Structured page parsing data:
···

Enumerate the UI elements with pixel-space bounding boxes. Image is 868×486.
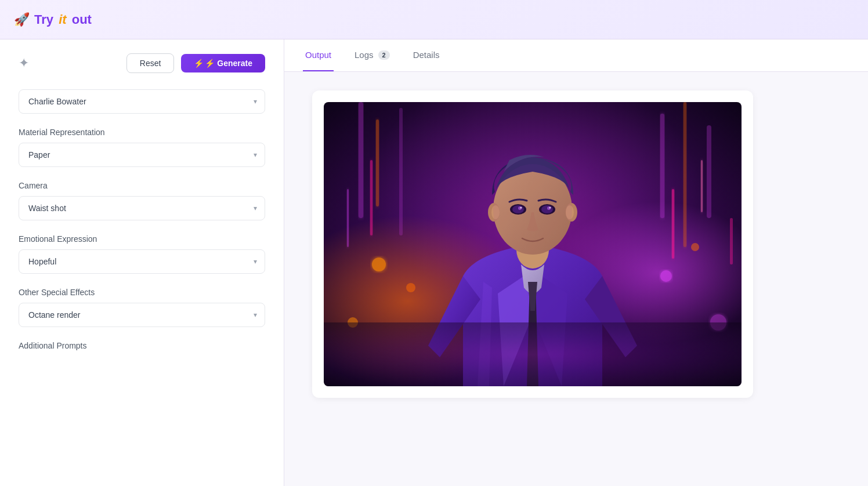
material-select[interactable]: Paper Oil Paint Watercolor Digital xyxy=(19,143,265,167)
material-label: Material Representation xyxy=(19,128,265,137)
svg-rect-16 xyxy=(672,189,674,259)
emotion-field[interactable]: Hopeful Joyful Melancholic Confident ▾ xyxy=(19,249,265,274)
tab-output[interactable]: Output xyxy=(303,39,334,71)
tabs-bar: Output Logs 2 Details xyxy=(284,39,868,72)
effects-select[interactable]: Octane render Ray tracing Volumetric lig… xyxy=(19,303,265,327)
svg-point-11 xyxy=(406,283,415,292)
camera-field[interactable]: Waist shot Full body Close-up Portrait ▾ xyxy=(19,196,265,220)
image-container xyxy=(312,90,753,398)
svg-rect-17 xyxy=(701,160,703,212)
rocket-icon: 🚀 xyxy=(14,12,30,27)
artist-field[interactable]: Charlie Bowater Greg Rutkowski Artgerm ▾ xyxy=(19,89,265,114)
sidebar: ✦ Reset ⚡ ⚡ Generate Charlie Bowater Gre… xyxy=(0,39,284,486)
camera-group: Camera Waist shot Full body Close-up Por… xyxy=(19,181,265,220)
title-it: it xyxy=(59,12,66,27)
svg-rect-4 xyxy=(359,102,363,218)
camera-select[interactable]: Waist shot Full body Close-up Portrait xyxy=(19,196,265,220)
generate-label: ⚡ Generate xyxy=(205,59,252,68)
title-out: out xyxy=(72,12,92,27)
svg-rect-6 xyxy=(399,108,403,235)
portrait-svg xyxy=(324,102,742,386)
generate-icon: ⚡ xyxy=(194,59,204,68)
svg-rect-20 xyxy=(347,189,349,247)
tab-details-label: Details xyxy=(413,50,440,60)
tab-output-label: Output xyxy=(305,50,331,60)
header: 🚀 Try it out xyxy=(0,0,868,39)
svg-point-10 xyxy=(372,257,386,271)
svg-point-35 xyxy=(493,164,572,255)
emotion-select[interactable]: Hopeful Joyful Melancholic Confident xyxy=(19,249,265,274)
svg-point-12 xyxy=(660,270,672,282)
tab-details[interactable]: Details xyxy=(411,39,442,71)
content-area: Output Logs 2 Details xyxy=(284,39,868,486)
main-layout: ✦ Reset ⚡ ⚡ Generate Charlie Bowater Gre… xyxy=(0,39,868,486)
svg-rect-5 xyxy=(376,119,379,206)
effects-group: Other Special Effects Octane render Ray … xyxy=(19,288,265,327)
svg-rect-36 xyxy=(324,322,742,386)
material-group: Material Representation Paper Oil Paint … xyxy=(19,128,265,167)
svg-point-13 xyxy=(691,243,699,251)
tab-logs-label: Logs xyxy=(355,50,374,60)
generated-image xyxy=(324,102,742,386)
emotion-group: Emotional Expression Hopeful Joyful Mela… xyxy=(19,234,265,274)
material-field[interactable]: Paper Oil Paint Watercolor Digital ▾ xyxy=(19,143,265,167)
sidebar-toolbar: ✦ Reset ⚡ ⚡ Generate xyxy=(19,53,265,73)
svg-rect-8 xyxy=(683,102,686,247)
tab-logs[interactable]: Logs 2 xyxy=(352,39,392,71)
svg-rect-18 xyxy=(730,218,733,264)
sparkle-icon: ✦ xyxy=(19,56,29,71)
svg-rect-9 xyxy=(707,125,711,218)
camera-label: Camera xyxy=(19,181,265,190)
output-area xyxy=(284,72,868,486)
reset-button[interactable]: Reset xyxy=(126,53,175,73)
logs-badge: 2 xyxy=(378,50,390,60)
svg-rect-19 xyxy=(370,160,372,235)
additional-group: Additional Prompts xyxy=(19,341,265,350)
additional-label: Additional Prompts xyxy=(19,341,265,350)
effects-label: Other Special Effects xyxy=(19,288,265,297)
title-try: Try xyxy=(34,12,53,27)
app-title: 🚀 Try it out xyxy=(14,12,92,27)
artist-select[interactable]: Charlie Bowater Greg Rutkowski Artgerm xyxy=(19,89,265,114)
emotion-label: Emotional Expression xyxy=(19,234,265,244)
generate-button[interactable]: ⚡ ⚡ Generate xyxy=(181,54,265,72)
effects-field[interactable]: Octane render Ray tracing Volumetric lig… xyxy=(19,303,265,327)
svg-rect-7 xyxy=(660,114,664,218)
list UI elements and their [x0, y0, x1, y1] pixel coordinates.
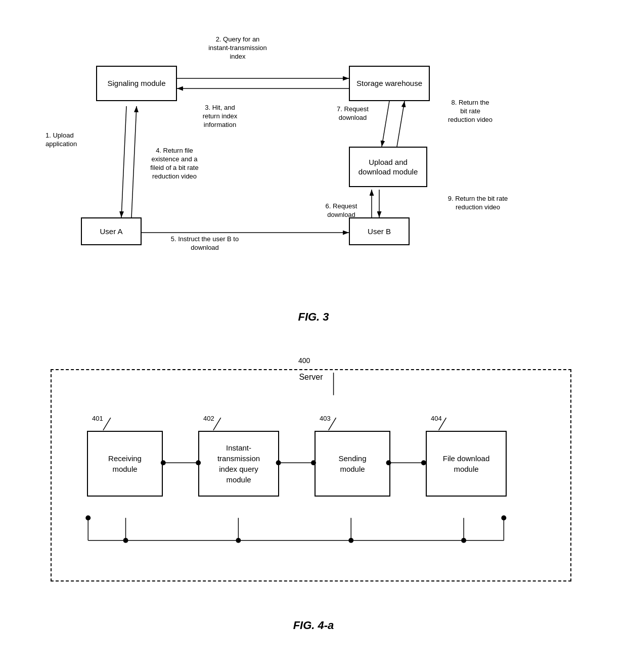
page: Signaling module Storage warehouse Uploa… [0, 0, 627, 672]
label-3: 3. Hit, andreturn indexinformation [177, 104, 263, 129]
file-download-label: File downloadmodule [443, 453, 490, 474]
num-402: 402 [203, 415, 214, 422]
upload-download-label: Upload anddownload module [359, 157, 418, 177]
storage-warehouse-label: Storage warehouse [356, 78, 422, 88]
svg-point-24 [501, 515, 506, 520]
fig3-title: FIG. 3 [298, 310, 329, 324]
instant-module-label: Instant-transmissionindex querymodule [217, 442, 260, 485]
receiving-module-box: Receivingmodule [87, 431, 163, 497]
label-7: 7. Requestdownload [329, 105, 377, 122]
label-9: 9. Return the bit ratereduction video [435, 195, 521, 212]
svg-point-32 [461, 538, 466, 543]
num-404: 404 [431, 415, 442, 422]
fig4a-diagram: 400 Server Receivingmodule Instant-trans… [30, 344, 597, 637]
label-2: 2. Query for aninstant-transmissionindex [187, 35, 288, 61]
label-4: 4. Return fileexistence and afileid of a… [131, 147, 217, 181]
label-8: 8. Return thebit ratereduction video [437, 99, 503, 124]
svg-point-26 [123, 538, 128, 543]
user-a-label: User A [100, 227, 122, 237]
file-download-module-box: File downloadmodule [426, 431, 507, 497]
server-label: Server [299, 373, 323, 382]
svg-line-35 [213, 418, 221, 430]
user-b-label: User B [368, 227, 391, 237]
sending-module-label: Sendingmodule [338, 453, 366, 474]
svg-point-20 [85, 515, 91, 520]
svg-line-4 [382, 101, 389, 147]
storage-warehouse-box: Storage warehouse [349, 66, 430, 101]
num-403: 403 [320, 415, 331, 422]
svg-line-7 [121, 106, 126, 217]
svg-point-30 [348, 538, 353, 543]
signaling-module-label: Signaling module [107, 78, 165, 88]
svg-line-34 [103, 418, 111, 430]
label-400: 400 [298, 356, 310, 365]
server-outer-box: Server Receivingmodule Instant-transmiss… [51, 369, 571, 581]
user-a-box: User A [81, 217, 142, 245]
svg-line-5 [397, 101, 405, 147]
fig3-diagram: Signaling module Storage warehouse Uploa… [30, 15, 597, 329]
label-6: 6. Requestdownload [314, 202, 369, 219]
instant-module-box: Instant-transmissionindex querymodule [198, 431, 279, 497]
num-401: 401 [92, 415, 103, 422]
user-b-box: User B [349, 217, 410, 245]
signaling-module-box: Signaling module [96, 66, 177, 101]
label-1: 1. Upload application [46, 131, 101, 149]
label-5: 5. Instruct the user B todownload [149, 235, 260, 252]
fig3-arrows [30, 15, 597, 329]
upload-download-module-box: Upload anddownload module [349, 147, 427, 187]
svg-point-28 [236, 538, 241, 543]
sending-module-box: Sendingmodule [315, 431, 390, 497]
receiving-module-label: Receivingmodule [108, 453, 142, 474]
fig4a-title: FIG. 4-a [293, 619, 334, 632]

···

Problem statement: All of the data above should be printed again exactly, though none of the pictures belong in the copy.

Answer to this exercise:
Enumerate the UI elements with pixel-space bounding boxes. Image is 868×486.
material-select[interactable]: Paper Oil Paint Watercolor Digital xyxy=(19,143,265,167)
material-label: Material Representation xyxy=(19,128,265,137)
svg-rect-16 xyxy=(672,189,674,259)
emotion-field[interactable]: Hopeful Joyful Melancholic Confident ▾ xyxy=(19,249,265,274)
tab-output[interactable]: Output xyxy=(303,39,334,71)
tabs-bar: Output Logs 2 Details xyxy=(284,39,868,72)
effects-select[interactable]: Octane render Ray tracing Volumetric lig… xyxy=(19,303,265,327)
svg-point-11 xyxy=(406,283,415,292)
camera-field[interactable]: Waist shot Full body Close-up Portrait ▾ xyxy=(19,196,265,220)
image-container xyxy=(312,90,753,398)
svg-rect-17 xyxy=(701,160,703,212)
rocket-icon: 🚀 xyxy=(14,12,30,27)
artist-field[interactable]: Charlie Bowater Greg Rutkowski Artgerm ▾ xyxy=(19,89,265,114)
sidebar: ✦ Reset ⚡ ⚡ Generate Charlie Bowater Gre… xyxy=(0,39,284,486)
camera-group: Camera Waist shot Full body Close-up Por… xyxy=(19,181,265,220)
title-it: it xyxy=(59,12,66,27)
svg-rect-4 xyxy=(359,102,363,218)
camera-select[interactable]: Waist shot Full body Close-up Portrait xyxy=(19,196,265,220)
generate-label: ⚡ Generate xyxy=(205,59,252,68)
title-out: out xyxy=(72,12,92,27)
svg-rect-6 xyxy=(399,108,403,235)
portrait-svg xyxy=(324,102,742,386)
generate-icon: ⚡ xyxy=(194,59,204,68)
svg-rect-20 xyxy=(347,189,349,247)
tab-details-label: Details xyxy=(413,50,440,60)
tab-output-label: Output xyxy=(305,50,331,60)
header: 🚀 Try it out xyxy=(0,0,868,39)
svg-point-10 xyxy=(372,257,386,271)
svg-point-35 xyxy=(493,164,572,255)
emotion-select[interactable]: Hopeful Joyful Melancholic Confident xyxy=(19,249,265,274)
svg-point-12 xyxy=(660,270,672,282)
tab-details[interactable]: Details xyxy=(411,39,442,71)
content-area: Output Logs 2 Details xyxy=(284,39,868,486)
main-layout: ✦ Reset ⚡ ⚡ Generate Charlie Bowater Gre… xyxy=(0,39,868,486)
svg-rect-5 xyxy=(376,119,379,206)
effects-group: Other Special Effects Octane render Ray … xyxy=(19,288,265,327)
svg-rect-36 xyxy=(324,322,742,386)
material-group: Material Representation Paper Oil Paint … xyxy=(19,128,265,167)
svg-point-13 xyxy=(691,243,699,251)
tab-logs-label: Logs xyxy=(355,50,374,60)
generated-image xyxy=(324,102,742,386)
emotion-group: Emotional Expression Hopeful Joyful Mela… xyxy=(19,234,265,274)
material-field[interactable]: Paper Oil Paint Watercolor Digital ▾ xyxy=(19,143,265,167)
sidebar-toolbar: ✦ Reset ⚡ ⚡ Generate xyxy=(19,53,265,73)
svg-rect-8 xyxy=(683,102,686,247)
tab-logs[interactable]: Logs 2 xyxy=(352,39,392,71)
svg-rect-18 xyxy=(730,218,733,264)
sparkle-icon: ✦ xyxy=(19,56,29,71)
svg-rect-9 xyxy=(707,125,711,218)
camera-label: Camera xyxy=(19,181,265,190)
output-area xyxy=(284,72,868,486)
reset-button[interactable]: Reset xyxy=(126,53,175,73)
logs-badge: 2 xyxy=(378,50,390,60)
svg-rect-19 xyxy=(370,160,372,235)
additional-group: Additional Prompts xyxy=(19,341,265,350)
additional-label: Additional Prompts xyxy=(19,341,265,350)
effects-label: Other Special Effects xyxy=(19,288,265,297)
title-try: Try xyxy=(34,12,53,27)
app-title: 🚀 Try it out xyxy=(14,12,92,27)
artist-select[interactable]: Charlie Bowater Greg Rutkowski Artgerm xyxy=(19,89,265,114)
emotion-label: Emotional Expression xyxy=(19,234,265,244)
generate-button[interactable]: ⚡ ⚡ Generate xyxy=(181,54,265,72)
effects-field[interactable]: Octane render Ray tracing Volumetric lig… xyxy=(19,303,265,327)
svg-rect-7 xyxy=(660,114,664,218)
list UI elements and their [x0, y0, x1, y1] pixel coordinates.
page: Signaling module Storage warehouse Uploa… [0, 0, 627, 672]
label-3: 3. Hit, andreturn indexinformation [177, 104, 263, 129]
file-download-label: File downloadmodule [443, 453, 490, 474]
num-402: 402 [203, 415, 214, 422]
upload-download-label: Upload anddownload module [359, 157, 418, 177]
storage-warehouse-label: Storage warehouse [356, 78, 422, 88]
svg-point-24 [501, 515, 506, 520]
fig3-title: FIG. 3 [298, 310, 329, 324]
instant-module-label: Instant-transmissionindex querymodule [217, 442, 260, 485]
receiving-module-box: Receivingmodule [87, 431, 163, 497]
label-7: 7. Requestdownload [329, 105, 377, 122]
label-9: 9. Return the bit ratereduction video [435, 195, 521, 212]
svg-point-32 [461, 538, 466, 543]
num-404: 404 [431, 415, 442, 422]
fig4a-diagram: 400 Server Receivingmodule Instant-trans… [30, 344, 597, 637]
label-2: 2. Query for aninstant-transmissionindex [187, 35, 288, 61]
label-4: 4. Return fileexistence and afileid of a… [131, 147, 217, 181]
label-8: 8. Return thebit ratereduction video [437, 99, 503, 124]
svg-point-26 [123, 538, 128, 543]
user-a-label: User A [100, 227, 122, 237]
file-download-module-box: File downloadmodule [426, 431, 507, 497]
server-label: Server [299, 373, 323, 382]
svg-line-35 [213, 418, 221, 430]
user-b-label: User B [368, 227, 391, 237]
sending-module-label: Sendingmodule [338, 453, 366, 474]
svg-point-20 [85, 515, 91, 520]
svg-line-4 [382, 101, 389, 147]
storage-warehouse-box: Storage warehouse [349, 66, 430, 101]
num-403: 403 [320, 415, 331, 422]
svg-line-7 [121, 106, 126, 217]
svg-point-30 [348, 538, 353, 543]
signaling-module-label: Signaling module [107, 78, 165, 88]
svg-line-34 [103, 418, 111, 430]
label-400: 400 [298, 356, 310, 365]
server-outer-box: Server Receivingmodule Instant-transmiss… [51, 369, 571, 581]
user-a-box: User A [81, 217, 142, 245]
svg-line-5 [397, 101, 405, 147]
fig3-diagram: Signaling module Storage warehouse Uploa… [30, 15, 597, 329]
label-6: 6. Requestdownload [314, 202, 369, 219]
instant-module-box: Instant-transmissionindex querymodule [198, 431, 279, 497]
num-401: 401 [92, 415, 103, 422]
user-b-box: User B [349, 217, 410, 245]
signaling-module-box: Signaling module [96, 66, 177, 101]
label-1: 1. Upload application [46, 131, 101, 149]
label-5: 5. Instruct the user B todownload [149, 235, 260, 252]
fig3-arrows [30, 15, 597, 329]
upload-download-module-box: Upload anddownload module [349, 147, 427, 187]
svg-point-28 [236, 538, 241, 543]
sending-module-box: Sendingmodule [315, 431, 390, 497]
receiving-module-label: Receivingmodule [108, 453, 142, 474]
fig4a-title: FIG. 4-a [293, 619, 334, 632]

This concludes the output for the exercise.